Recently, the Ministry has driven initiatives geared at increasing technology capabilities and e-services for students and educators. This is to achieve the goals, laid out in the Malaysia Education Blueprint, including:
- Universal access and full enrollment of all children from preschool to upper secondary school by 2020.
- Improvement of student scores on international assessments such as PISA to the top third of participating countries within 15 years.
- Reduce by half the current urban-rural, socio-economic and gender achievement gaps by 2020.
The education system in Malaysia is organised is like so: there are more than 30 divisions in the Ministry covering key curricula and key educational services.
Malaysia has 16 State Education Departments spanning across the country, each with District Level Education Offices.

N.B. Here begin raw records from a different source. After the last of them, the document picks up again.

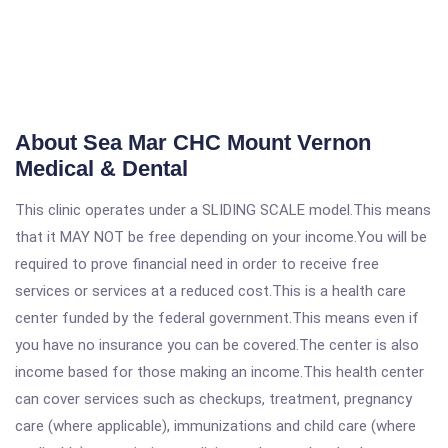
About Sea Mar CHC Mount Vernon
Medical & Dental
This clinic operates under a SLIDING SCALE model.This means
that it MAY NOT be free depending on your income.You will be
required to prove financial need in order to receive free
services or services at a reduced cost.This is a health care
center funded by the federal government.This means even if
you have no insurance you can be covered.The center is also
income based for those making an income.This health center
can cover services such as checkups, treatment, pregnancy
care (where applicable), immunizations and child care (where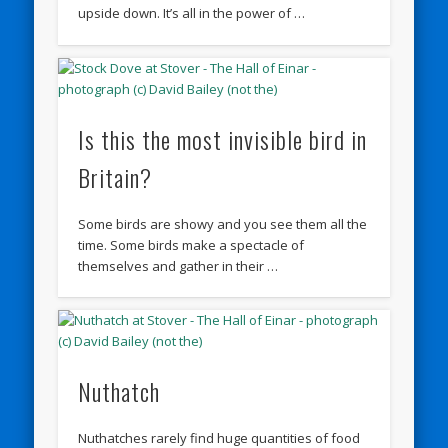
upside down. It’s all in the power of …
Is this the most invisible bird in
Britain?
Some birds are showy and you see them all the
time. Some birds make a spectacle of
themselves and gather in their …
Nuthatch
Nuthatches rarely find huge quantities of food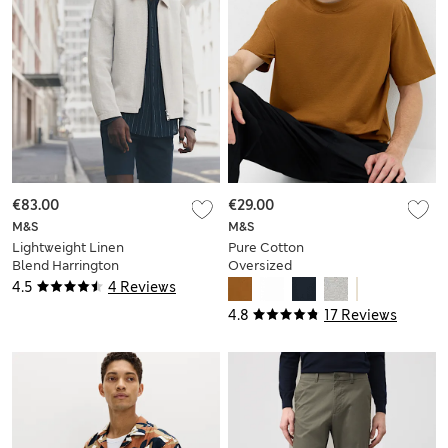
€83.00
€29.00
M&S
M&S
Lightweight Linen
Pure Cotton
Blend Harrington
Oversized
Jacket
Midweight T-Shirt
4.5
4 Reviews
4.8
17 Reviews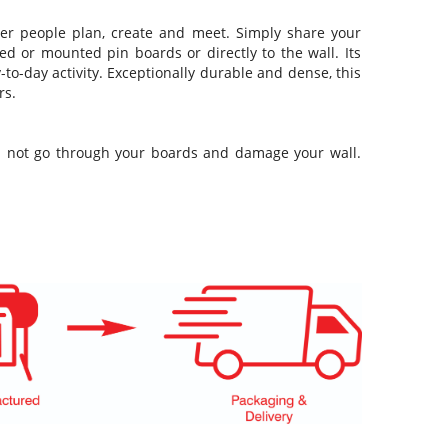
ver people plan, create and meet. Simply share your
ed or mounted pin boards or directly to the wall. Its
-to-day activity. Exceptionally durable and dense, this
rs.
ill not go through your boards and damage your wall.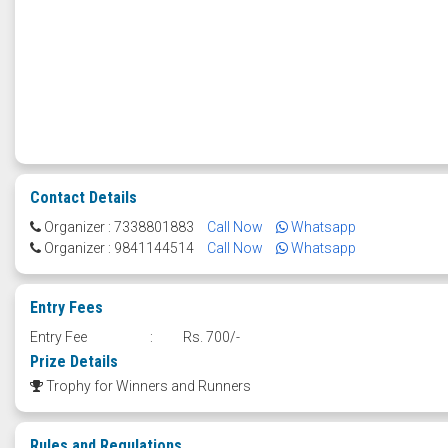
Contact Details
Organizer : 7338801883
Call Now
Whatsapp
Organizer : 9841144514
Call Now
Whatsapp
Entry Fees
Entry Fee
:
Rs. 700/-
Prize Details
Trophy for Winners and Runners
Rules and Regulations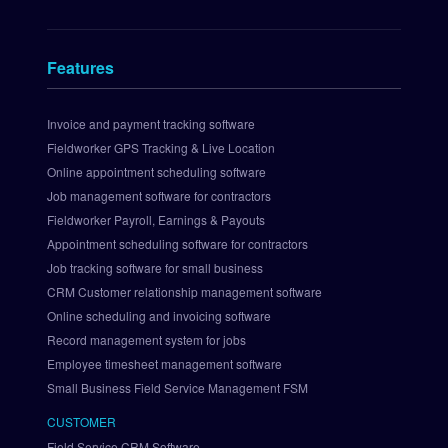
e
n
t
Features
s 
I
n
Invoice and payment tracking software
t
Fieldworker GPS Tracking & Live Location
e
Online appointment scheduling software
g
Job management software for contractors
r
Fieldworker Payroll, Earnings & Payouts
a
Appointment scheduling software for contractors
t
i
Job tracking software for small business
o
CRM Customer relationship management software
n
Online scheduling and invoicing software
S
Record management system for jobs
e
Employee timesheet management software
t 
Small Business Field Service Management FSM
U
p 
CUSTOMER
P
Field Service CRM Software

Under these District Level Education Offices are the schools. Malaysia boasts more than 10,000 schools nationwide serving 2,899,000 primary students and 2,546,000 secondary students.
We wanted to find out more about how the Ministry drove digital transformation throughout primary and secondary education throughout Malaysia.

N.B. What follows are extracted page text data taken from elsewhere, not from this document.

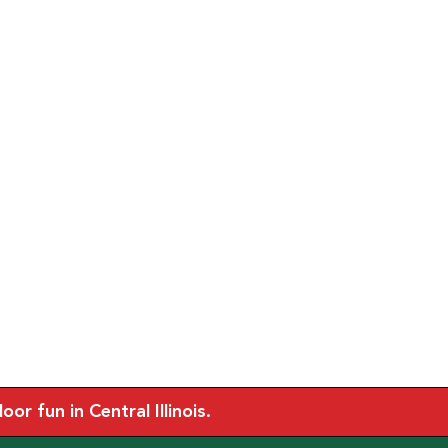
r fun in Central Illinois.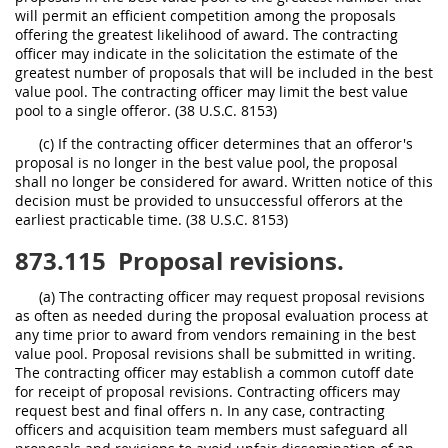
will permit an efficient competition among the proposals
offering the greatest likelihood of award. The contracting
officer may indicate in the solicitation the estimate of the
greatest number of proposals that will be included in the best
value pool. The contracting officer may limit the best value
pool to a single offeror. (38 U.S.C. 8153)
(c) If the contracting officer determines that an offeror's
proposal is no longer in the best value pool, the proposal
shall no longer be considered for award. Written notice of this
decision must be provided to unsuccessful offerors at the
earliest practicable time. (38 U.S.C. 8153)
873.115
Proposal revisions.
(a) The contracting officer may request proposal revisions
as often as needed during the proposal evaluation process at
any time prior to award from vendors remaining in the best
value pool. Proposal revisions shall be submitted in writing.
The contracting officer may establish a common cutoff date
for receipt of proposal revisions. Contracting officers may
request best and final offers n. In any case, contracting
officers and acquisition team members must safeguard all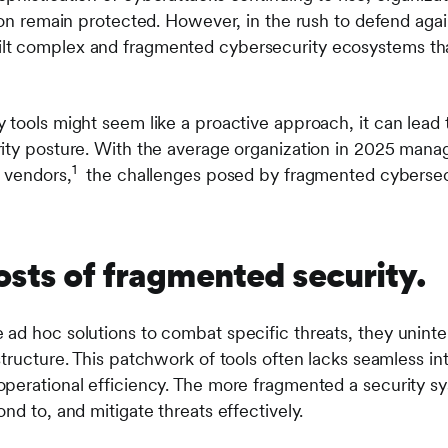
ion remain protected. However, in the rush to defend agai
lt complex and fragmented cybersecurity ecosystems th
tools might seem like a proactive approach, it can lead t
ity posture. With the average organization in 2025 mana
1
9 vendors,
the challenges posed by fragmented cybersecur
osts of fragmented security.
ad hoc solutions to combat specific threats, they uninten
tructure. This patchwork of tools often lacks seamless int
perational efficiency. The more fragmented a security sys
nd to, and mitigate threats effectively.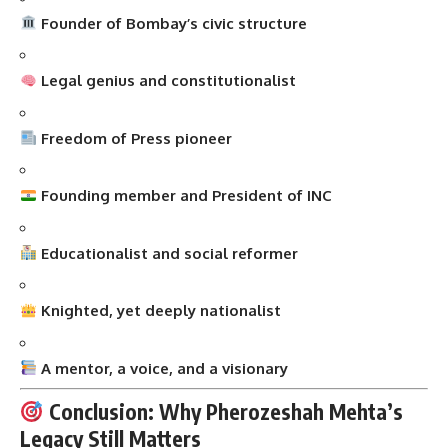
Founder of Bombay’s civic structure
Legal genius and constitutionalist
Freedom of Press pioneer
Founding member and President of INC
Educationalist and social reformer
Knighted, yet deeply nationalist
A mentor, a voice, and a visionary
Conclusion: Why Pherozeshah Mehta’s
Legacy Still Matters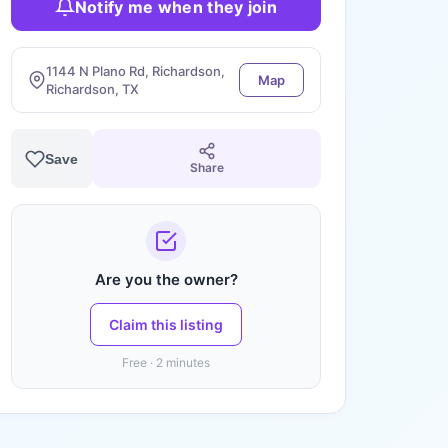
Notify me when they join
1144 N Plano Rd, Richardson,
Map
Richardson, TX
Save
Share
Are you the owner?
Claim this listing
Free · 2 minutes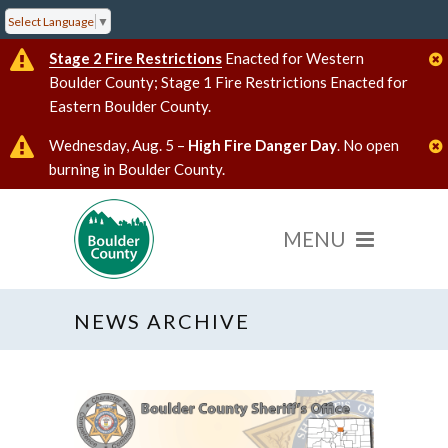
Select Language
▼
Stage 2 Fire Restrictions
Enacted for Western
Boulder County; Stage 1 Fire Restrictions Enacted for
Eastern Boulder County.
Wednesday, Aug. 5 –
High Fire Danger Day
. No open
burning in Boulder County.
NEWS ARCHIVE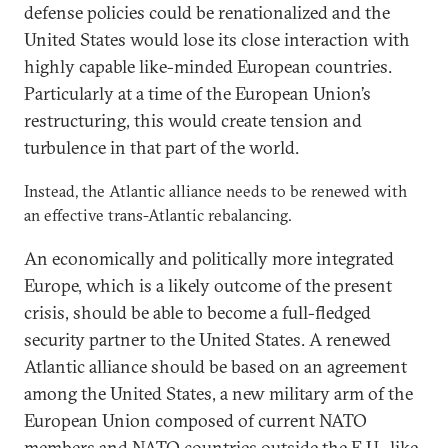
defense policies could be renationalized and the
United States would lose its close interaction with
highly capable like-minded European countries.
Particularly at a time of the European Union’s
restructuring, this would create tension and
turbulence in that part of the world.
Instead, the Atlantic alliance needs to be renewed with
an effective trans-Atlantic rebalancing.
An economically and politically more integrated
Europe, which is a likely outcome of the present
crisis, should be able to become a full-fledged
security partner to the United States. A renewed
Atlantic alliance should be based on an agreement
among the United States, a new military arm of the
European Union composed of current NATO
members and NATO countries outside the E.U., like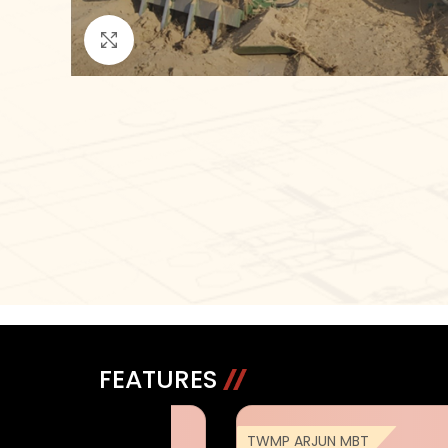
Click to enlarge
FEATURES
 ARJUN MBT
TWMP ARJUN MBT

OpenGov recently spoke to Mrs. Azizah Binti Bakar, Under Secretary, Information Management Division, Ministry of Education, Malaysia who recently arrived to the Ministry from MAMPU. Mrs. Azizah told us about how their Ministry is driving the department to adapt to technology and e-services, thus integrating ICT in schools nationwide.
To get a better understanding, we asked how the Education Technology Division and Information Management Division are distinguished from each other.

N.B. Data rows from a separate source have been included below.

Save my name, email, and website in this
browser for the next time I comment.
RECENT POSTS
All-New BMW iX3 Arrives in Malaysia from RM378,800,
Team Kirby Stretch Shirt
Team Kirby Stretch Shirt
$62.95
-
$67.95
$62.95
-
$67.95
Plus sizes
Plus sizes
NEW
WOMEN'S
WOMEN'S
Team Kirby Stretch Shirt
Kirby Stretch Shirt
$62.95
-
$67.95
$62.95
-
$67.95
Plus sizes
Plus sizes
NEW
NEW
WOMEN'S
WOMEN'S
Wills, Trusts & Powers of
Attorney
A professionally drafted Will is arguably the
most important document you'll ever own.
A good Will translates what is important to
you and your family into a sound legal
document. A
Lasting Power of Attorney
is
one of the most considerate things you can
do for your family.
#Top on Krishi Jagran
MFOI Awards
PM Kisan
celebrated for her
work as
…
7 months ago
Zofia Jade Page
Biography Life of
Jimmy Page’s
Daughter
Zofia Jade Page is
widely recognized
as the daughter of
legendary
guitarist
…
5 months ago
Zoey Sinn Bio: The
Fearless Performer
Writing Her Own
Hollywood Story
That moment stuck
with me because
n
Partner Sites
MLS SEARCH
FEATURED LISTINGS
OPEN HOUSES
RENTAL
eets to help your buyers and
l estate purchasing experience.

The Education Technology Division from the Ministry is managing teaching and learning throughout the schools. Whereas, the Information Management Division acts as an enabler of ICT. They work to provide applications and infrastructure for ICT development.
MAMPU provides the infrastructure for ICT from the Ministry Level until the District Level, this is where the Information Management Division steps in. As for Data Centre Capacity, that is a different story for the Ministry of Education, who is looking to transition to MAMPU’s 1Gov Data Centre.
“MAMPU also has the 1Gov Data Centre, but we are hosting our data centre here and have yet to join it,” said Mrs. Azizah, “We are working to make this transition within the next year.”
As for E-Services, MOE has an array of platforms which they provide to their divisions based on need.
“MOE has a lot of applications. We facilitate and host different systems for each division to conduct its day to day work,” said Mrs. Azizah, “In terms of managing schools and the educators, we have developed most of those systems and applications in house.”
Driving a Citizen-Centric Approach in 2016
For 2016, Mrs. Azizah sees the exposure of frontier technology having a great impact on the Ministry. She would also like to see E-Services become more accessible and streamlined for end users.
“Service oriented architecture is not new… but we need to reorient ourselves towards that architecture,” said Mrs. Azizah, “There are hundred or more applications which can be consolidated, integrated, or streamlined. We could implement data sharing, which we have done for 28 applications, this is so people are provided new insights that would help them work better.”
To further improve access, Mrs. Azizah proposes implementing single sign-on for users with multiple applications.
Mrs. Azizah is new to her role but comes with great experience from MAMPU and is not a stranger to her duties at the Ministry of Education.
It will be exciting to see how she progresses over the year, aiming to further integrate ICT in Malaysia’s primary and secondary education system.